-----------------
Partitioned Folds
-----------------

+--------------------------------------------------------+----------------------------------------------------------------------+------------------------+
| **Partitioned fold**                                   | Operators                                                            | Output sequence length |
+========================================================+======================================================================+========================+
| :math:`d = \pfold{f}{\textit{init}}{\textit{part}}\ c` | :math:`f: D \times C \rightarrow D`                                  | :math:`|d| \le |c|`    |
|                                                        +----------------------------------------------------------------------+                        |
|                                                        | :math:`\textit{init}: \one \rightarrow D`                            |                        |
|                                                        +----------------------------------------------------------------------+                        |
|                                                        | :math:`\textit{part}: \{\iset{c}\} \rightarrow \mathbb{P}(\iset{c})` |                        |
+--------------------------------------------------------+----------------------------------------------------------------------+------------------------+

As mentioned in :numref:`ch_preliminaries/functional_programming:Sequences of Data and Higher-Order Functions`, a *fold* can be defined as a transformation of a sequence of data to a single value:

.. math::
   d = \fold{f}{\textit{init}}\ \isequence{c}{c}

where the user-defined operation :math:`f` is applied repeatedly between an accumulated value (initialized by :math:`init`) and each element of the input sequence.

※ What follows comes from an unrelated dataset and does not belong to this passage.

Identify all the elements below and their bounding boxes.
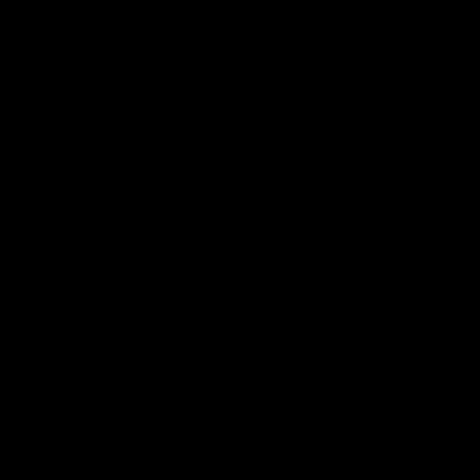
chart-frame bbox=[0, 0, 476, 476]
bottleneck-chart bbox=[0, 0, 476, 476]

In a framework context, however, multiple fold results are often desired in the same program for the same kind of computation.
For example, consider a program that processes :math:`n` runs, each of which contains spills, identified by the tuple :math:`(R\ i, S\ j)`.
The user may wish to create one histogram per run that contains the track multiplicity per spill.
Instead of creating a single fold result, we thus use a *partitioned fold*:

.. math::
   :no-wrap:

   \begin{align*}
   [h_{(R\ 1)}&,\ \dots,\ h_{(R\ n)}] \\
              &= \pfold{\textit{fill}}{\textit{init}}{\textit{into\_runs}}\ [m_{(R\ 1, S\ 1)},\ m_{(R\ 1, S\ 2)},\ \dots,\ m_{(R\ n, S\ 1)},\ m_{(R\ n, S\ 2)},\ \dots]
   \end{align*}

where :math:`h_{(R\ i)}` denotes the histogram for run :math:`i`, and :math:`m_{(R\ i,\ S\ j)}` is the track multiplicity for spill :math:`j` in run :math:`i`.

The above equation can be expressed more succinctly as:

.. math::
   [h_j]_{j \in \iset{\text{out}}} = \pfold{\textit{fill}}{\textit{init}}{\textit{into\_runs}}\ [m_i]_{i \in \iset{\text{in}}}

where

.. math::
   :no-wrap:

   \begin{align*}
   \iset{\text{in}} &= \{(R\ 1,\ S\ 1),\ (R\ 1,\ S\ 2),\ \dots,\ (R\ n,\ S\ 1),\ (R\ n,\ S\ 2), \dots\}, \text{and}\\
   \iset{\text{out}} &= \{(R\ 1),\ \dots, (R\ n)\}\ .
   \end{align*}

Partitions
^^^^^^^^^^

Factorizing a set of data into non-overlapping subsets that collectively span the entire set is called creating a set *partition*. [Wiki-partition]_
Each subset of the partition is called a *cell*.
In the above example, the role of the :math:`\textit{into\_runs}` operation is to partition the input sequence into runs so that there is one fold result per run.
In general, however, the partitioning function is of the form :math:`\textit{part}: \{\iset{c}\} \rightarrow \mathbb{P}(\iset{c})`, where:

- the domain is the singleton set that contains only the index set :math:`\iset{c}` (i.e. :math:`\textit{part}` can only be invoked on :math:`\iset{c}`), and
- the codomain is the set of partitions of the index set :math:`\iset{c}`.

The function :math:`part` also establishes an equivalence relationship on the index set :math:`\iset{c}`, where each element of the index set is mapped to a cell of the partition.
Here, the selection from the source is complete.